On est en 2016 et ce qui est interdit, permis, exceptionnellement interdit ou exceptionnellement permis concernant le droit d’auteur n’est toujours pas clair.



Et il en va de même pour les hébergeurs, éditeurs, fournisseurs, indexeurs, …


Fondamentalement la loi est faite pour être générale et abstraite. Le juge lui rend des décisions précises et concrètes. Cela n’empêche naturellement pas que la loi contienne des définitions juridiquement précises.



Il y a certes une pratique législative qui tend à faire des lois fleuves en voulant s’occuper des cas précis à la place du juge, souvent avec une nauséabonde odeur de lobby derrière. C’est justement créer une loi trop précise que de légiférer avec des exceptions et exceptions des exceptions.



Concernant le droit d’auteur, je pense que tu confonds la situation juridique telle qu’elle est avec tous les projets, idées et autres joyeusetés qui sont pondues par les lobbies ou les politiciens.



Un exemple: Google, dans l’affaire en question ne s’est pas battu de toute ses forces sur sa qualification de contrôleur de données. Pourtant, si elle manquait, la directive 9546 n’aurait tout simplement pas pu lui être applicable. La raison est que, bien que certes très vaste, la qualification de contrôleur est suffisamment précise pour pouvoir adapter son comportement.



Enfin, je persiste, mais une définition qui serait considérée comme absolument technique et précise ne résoudrait en rien l’insécurité juridique. Les TIC se développent toujours à toute vitesse, et restreindre un critère à une pure notion technique rend la loi impossible à appliquer ne cas d’évolution de l’Etat de l’art.

De plus, pourquoi la loi devrait coller avec la technique? On peut très bien avoir des situations techniquement différentes, mais qui, pour le monde séculier de l’internaute moyen sont identiques. L’insertion de contenu d’autres sites dans sa page en est un bon exemple. L’internaute n’a aucune idée qu’il s’agit de contenu tiers et le considère comme du contenu de la page alors que techniquement cette vision des choses est erronée.
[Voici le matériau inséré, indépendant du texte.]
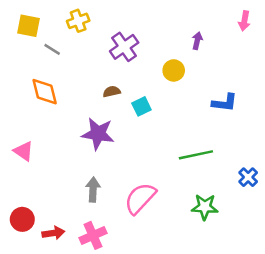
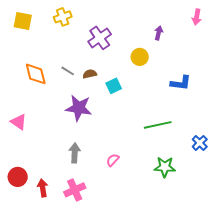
gray line: (52, 49) -> (68, 71), moved
pink semicircle: (140, 198) -> (113, 160), size x0.5
red arrow: (53, 233) -> (43, 188), turned -90

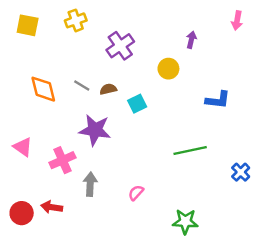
green star: (165, 167) -> (185, 222), moved
red arrow: (43, 188) -> (52, 207), moved, turned -72
pink cross: (75, 190) -> (62, 160), moved

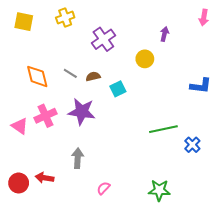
blue L-shape: (218, 100) -> (201, 86), moved
pink cross: (62, 160) -> (46, 116), moved
blue cross: (241, 172) -> (192, 145), moved
pink semicircle: (136, 193) -> (103, 188), moved

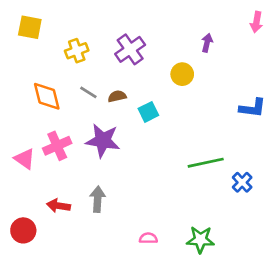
yellow cross: (65, 17) -> (77, 51), moved
red arrow: (44, 178) -> (58, 206), moved
pink semicircle: (103, 188) -> (148, 238), moved, turned 48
Personnellement, je trouve que l’insécurité juridique qui découle de la généricité des lois - et donc de leur interprétation au moment du jugement - induit une rupture d’égalité des chances entre la riche multinationale qui peut s’assurer contre le risque (ou minimiser son impact) et la petite entreprise/le particulier pour qui la prise de risque est inacceptable.



Une société nettement moins puissante que Google aurait déjà fermé sa gueule et supprimé mondialement les contenus demandés. Et peu importe si la décision de la CJUE semble abusive.


C’est vrai en terme de théorie économique du droit tout litige a un coût et une probabilité de perte, qui peut être converti en risque et donc permettre de procéder à un choix économique. On peut mitiger ce risque en se renseignant par exemple, on peut aussi obtenir une aide financière si on n’en a pas les moyens, ainsi qu’obtenir un dédommagement en cas de réussite.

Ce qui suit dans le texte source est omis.